That heavy tool box fell on your foot right. You are now initialed to a sample of every tool they make to keep them quite. Oh no I'm thinking like the *_* generation, shoot me.
Cowboy


----------



## samgregger (Jan 23, 2013)

Hey hey, the 12yo Chinese girl that did those welds tried her best.


----------



## gpop (May 14, 2018)

Sent pics to my supplier, He forwarded them to the ridgid rep with the details of the original order.

I get a e-mail back asking me about the pictures as the ridgid rep can not tell what part is broken. Supplier said he was just going to order a new box then send the old one back.

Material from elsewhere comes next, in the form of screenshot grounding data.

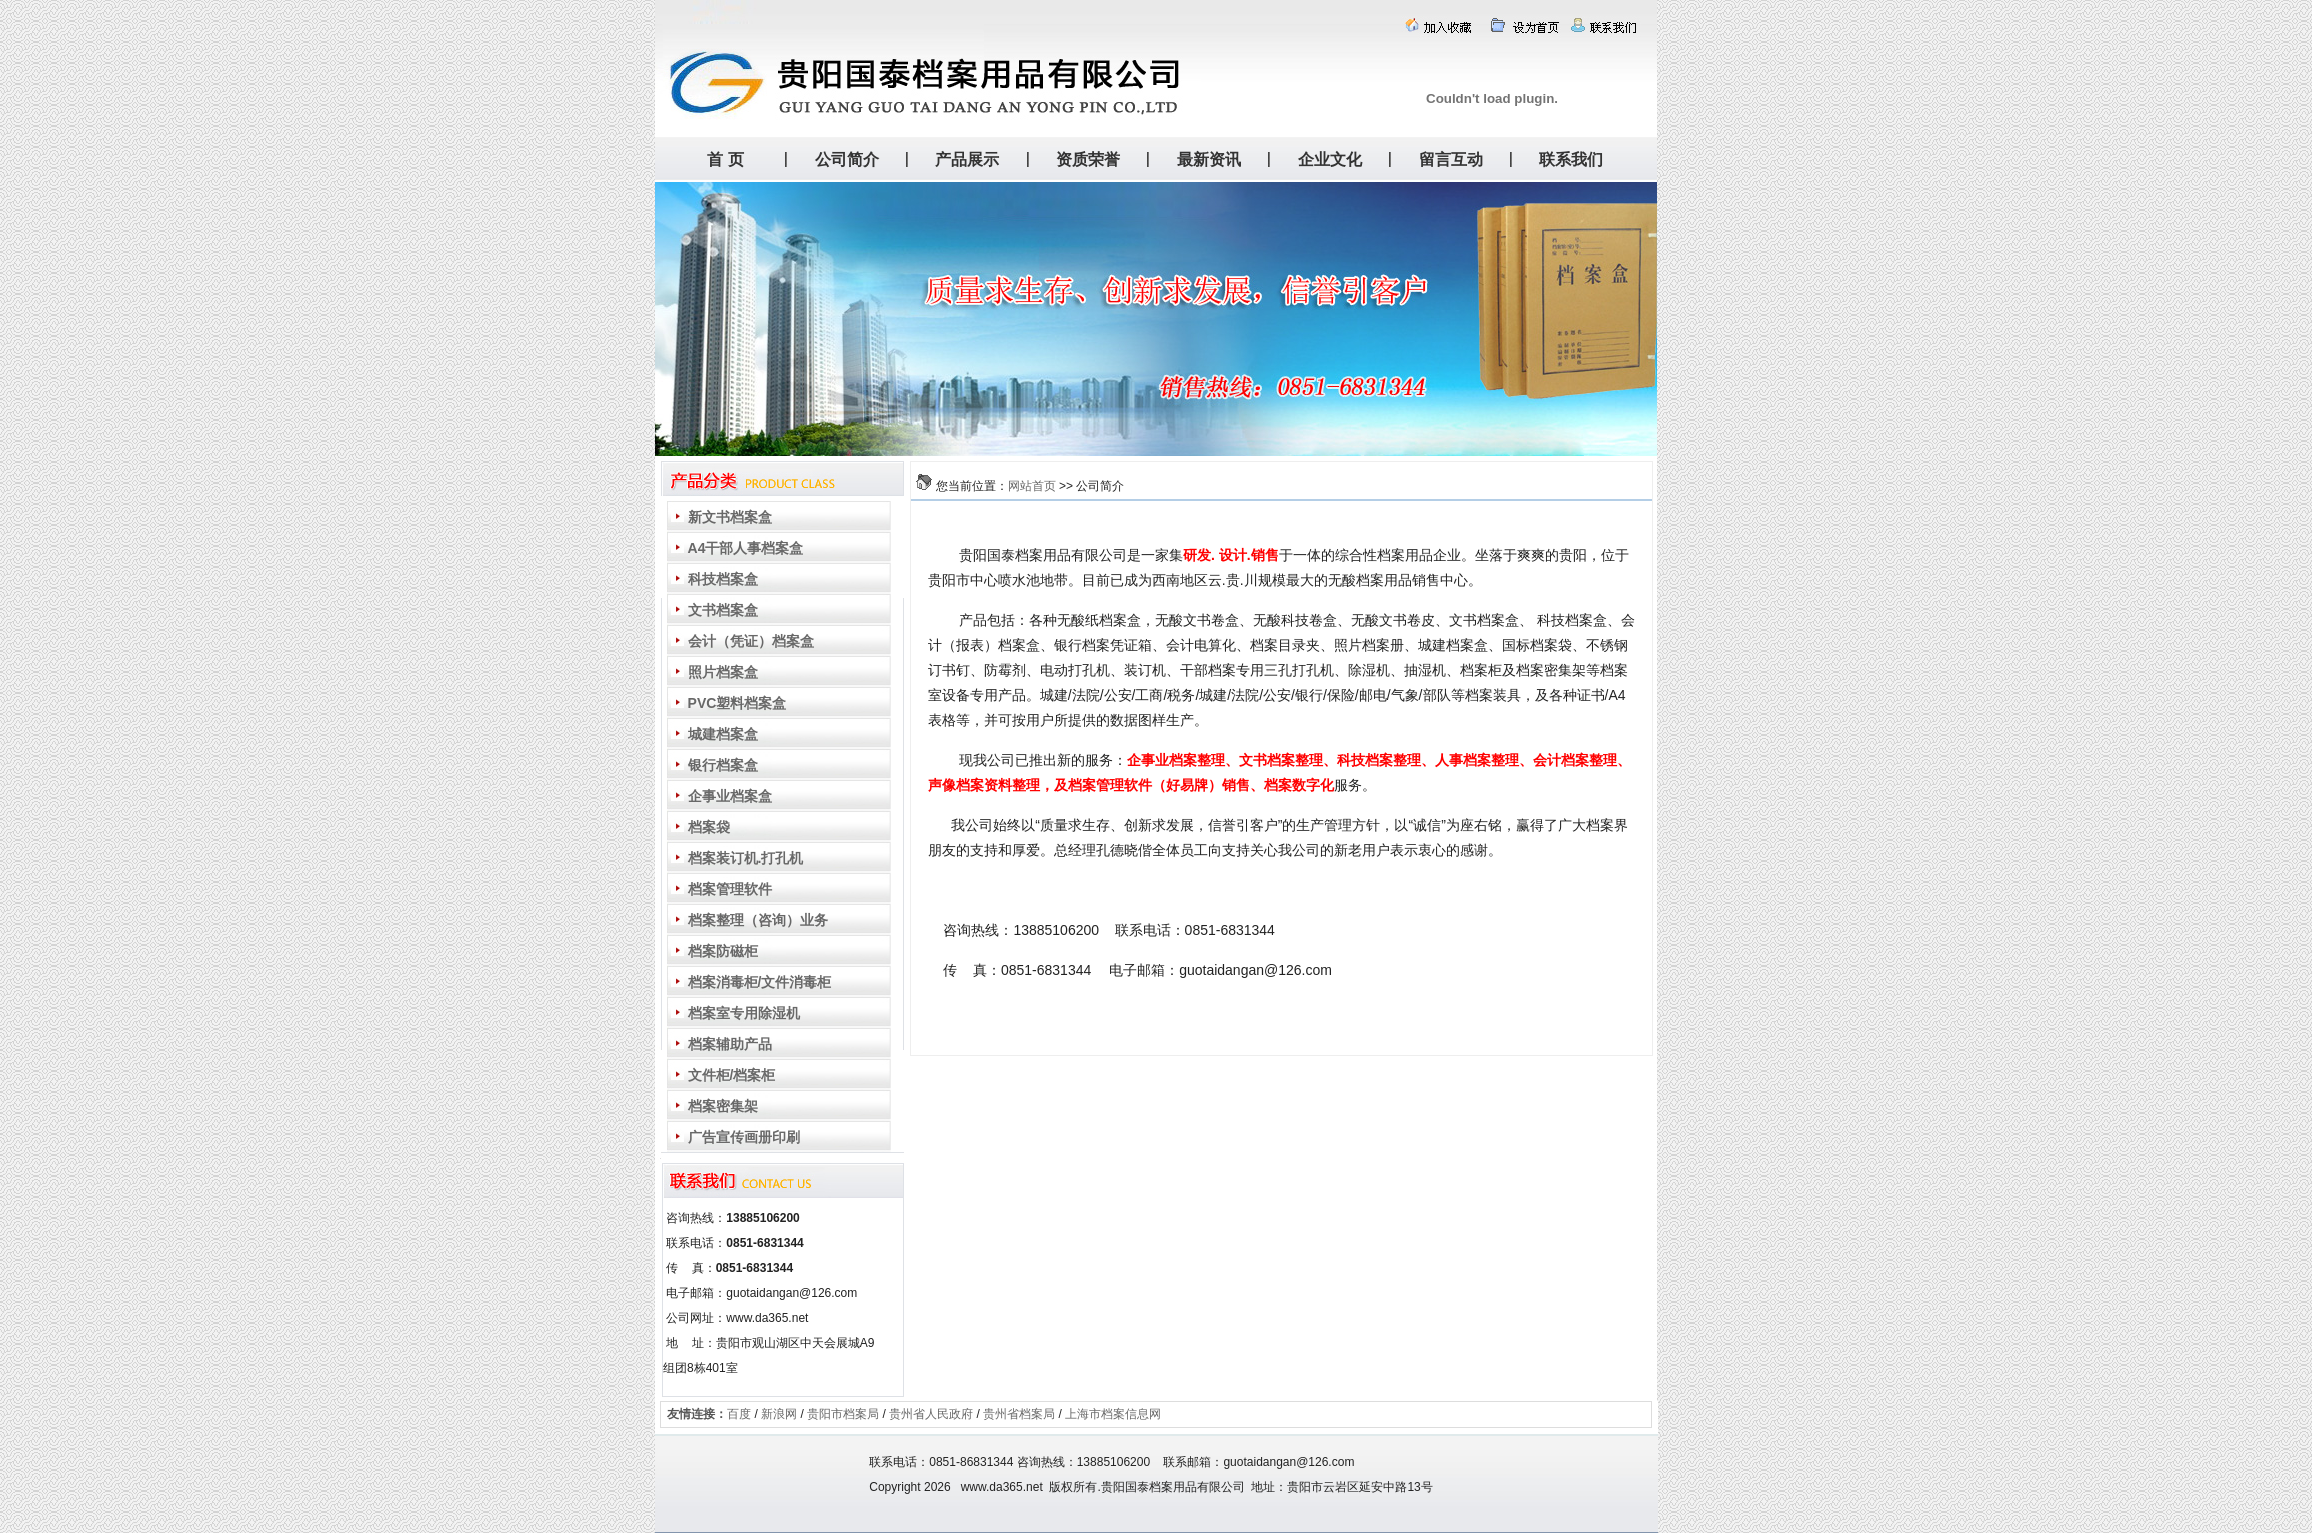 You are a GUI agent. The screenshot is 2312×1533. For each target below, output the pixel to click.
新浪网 (779, 1414)
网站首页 (1032, 486)
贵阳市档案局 (843, 1414)
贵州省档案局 (1019, 1414)
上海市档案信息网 (1113, 1414)
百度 (739, 1414)
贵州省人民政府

Before ordering this i told my boss that ridgid was the best on the market and the pony motor will still be kicking arse when i retire.

Boss is all "dam your retiring soon by the looks of it".


----------



## gpop (May 14, 2018)

just the cowboy said:


> That heavy tool box fell on your foot right. You are now initialed to a sample of every tool they make to keep them quite. Oh no I'm thinking like the *_* generation, shoot me.
> Cowboy



lol. Hell if i had managed to get it out of the cardboard box before the handle fell off i might have dropped it on my foot. 

If i sue ridgid next on my list is greenlee for selling me a slug buster with a set of stainless dies that do not fit in the preformed plastic box. Nothing like sharp cutters rattle around in the box with my girly little E&I hands.


----------